TASK GOAL
Among the entries that follow, find every line with the word "Bolsas" and list it.

SOURCE RECORDS: Begin

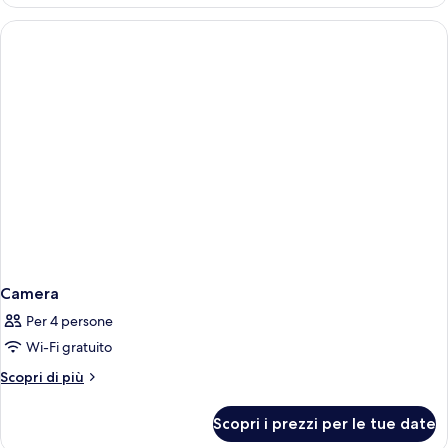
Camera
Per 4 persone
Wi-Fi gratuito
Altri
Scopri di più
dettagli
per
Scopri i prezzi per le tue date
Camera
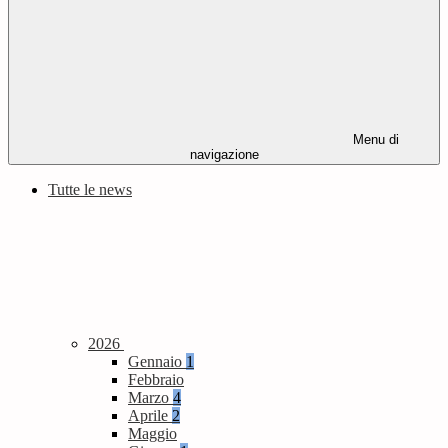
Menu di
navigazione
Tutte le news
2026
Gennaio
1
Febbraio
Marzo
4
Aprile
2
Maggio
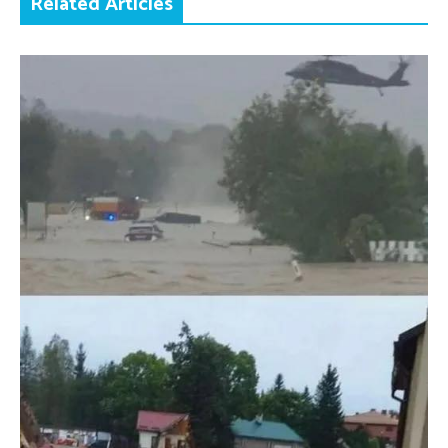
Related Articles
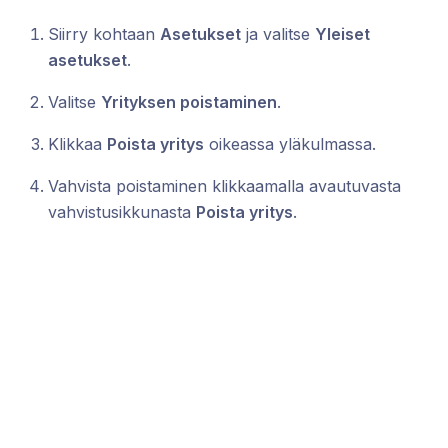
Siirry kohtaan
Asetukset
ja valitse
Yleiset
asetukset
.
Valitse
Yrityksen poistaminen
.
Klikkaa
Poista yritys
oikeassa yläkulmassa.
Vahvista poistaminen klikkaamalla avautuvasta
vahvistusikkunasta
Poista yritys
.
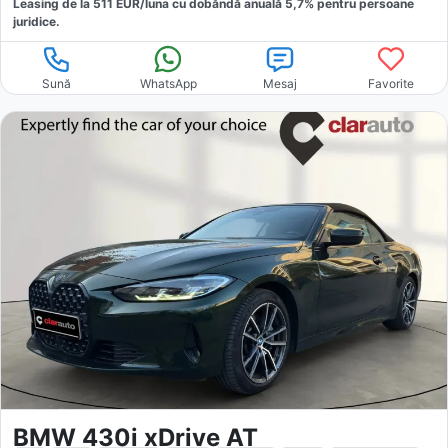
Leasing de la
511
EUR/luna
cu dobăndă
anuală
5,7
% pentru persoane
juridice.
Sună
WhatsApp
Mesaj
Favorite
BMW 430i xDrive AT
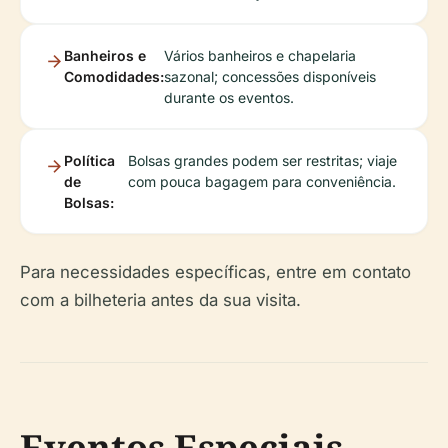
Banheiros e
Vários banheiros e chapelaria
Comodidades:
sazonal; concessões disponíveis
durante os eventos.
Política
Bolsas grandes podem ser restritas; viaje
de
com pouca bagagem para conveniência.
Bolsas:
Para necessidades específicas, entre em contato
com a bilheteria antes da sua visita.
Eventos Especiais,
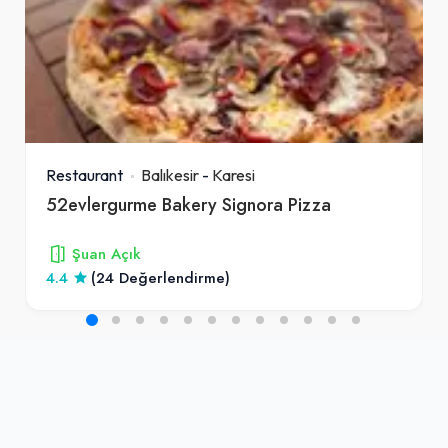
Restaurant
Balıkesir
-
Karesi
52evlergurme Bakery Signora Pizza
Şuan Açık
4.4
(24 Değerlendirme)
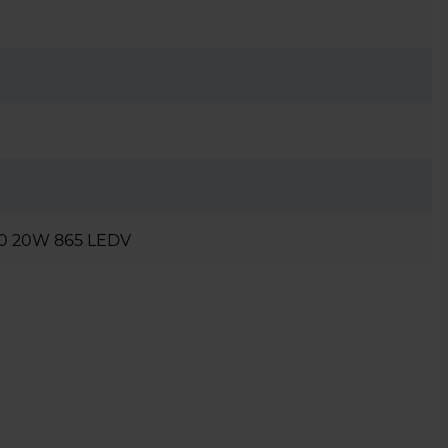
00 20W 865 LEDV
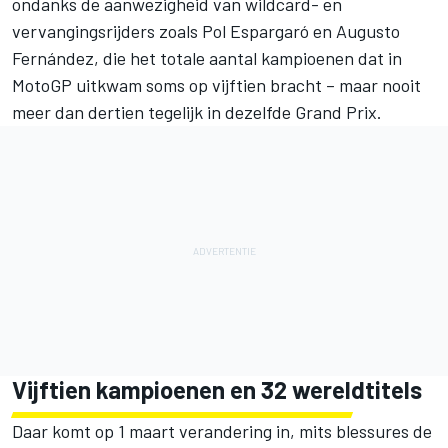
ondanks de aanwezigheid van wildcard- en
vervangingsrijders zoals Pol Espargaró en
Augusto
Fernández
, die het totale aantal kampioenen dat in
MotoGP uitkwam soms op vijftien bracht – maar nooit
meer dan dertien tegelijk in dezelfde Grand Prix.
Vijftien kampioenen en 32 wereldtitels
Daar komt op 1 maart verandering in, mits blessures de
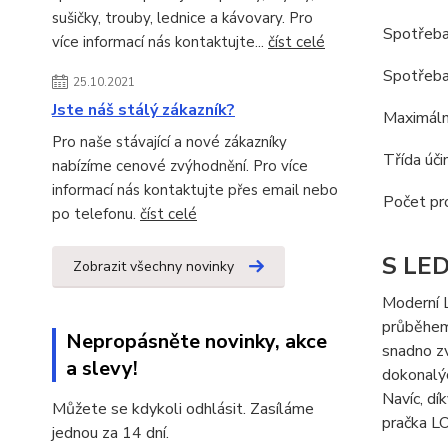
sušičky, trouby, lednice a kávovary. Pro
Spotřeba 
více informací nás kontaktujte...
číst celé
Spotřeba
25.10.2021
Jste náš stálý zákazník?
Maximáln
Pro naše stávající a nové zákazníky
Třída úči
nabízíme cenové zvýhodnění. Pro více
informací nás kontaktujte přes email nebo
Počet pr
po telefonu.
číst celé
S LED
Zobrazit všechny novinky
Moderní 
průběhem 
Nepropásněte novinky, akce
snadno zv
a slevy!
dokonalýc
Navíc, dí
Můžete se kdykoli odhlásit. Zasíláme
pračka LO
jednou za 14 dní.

SOURCE RECORDS: End

RESULT FOR THIS TASK
Bolsas grandes podem ser restritas; viaje
Bolsas:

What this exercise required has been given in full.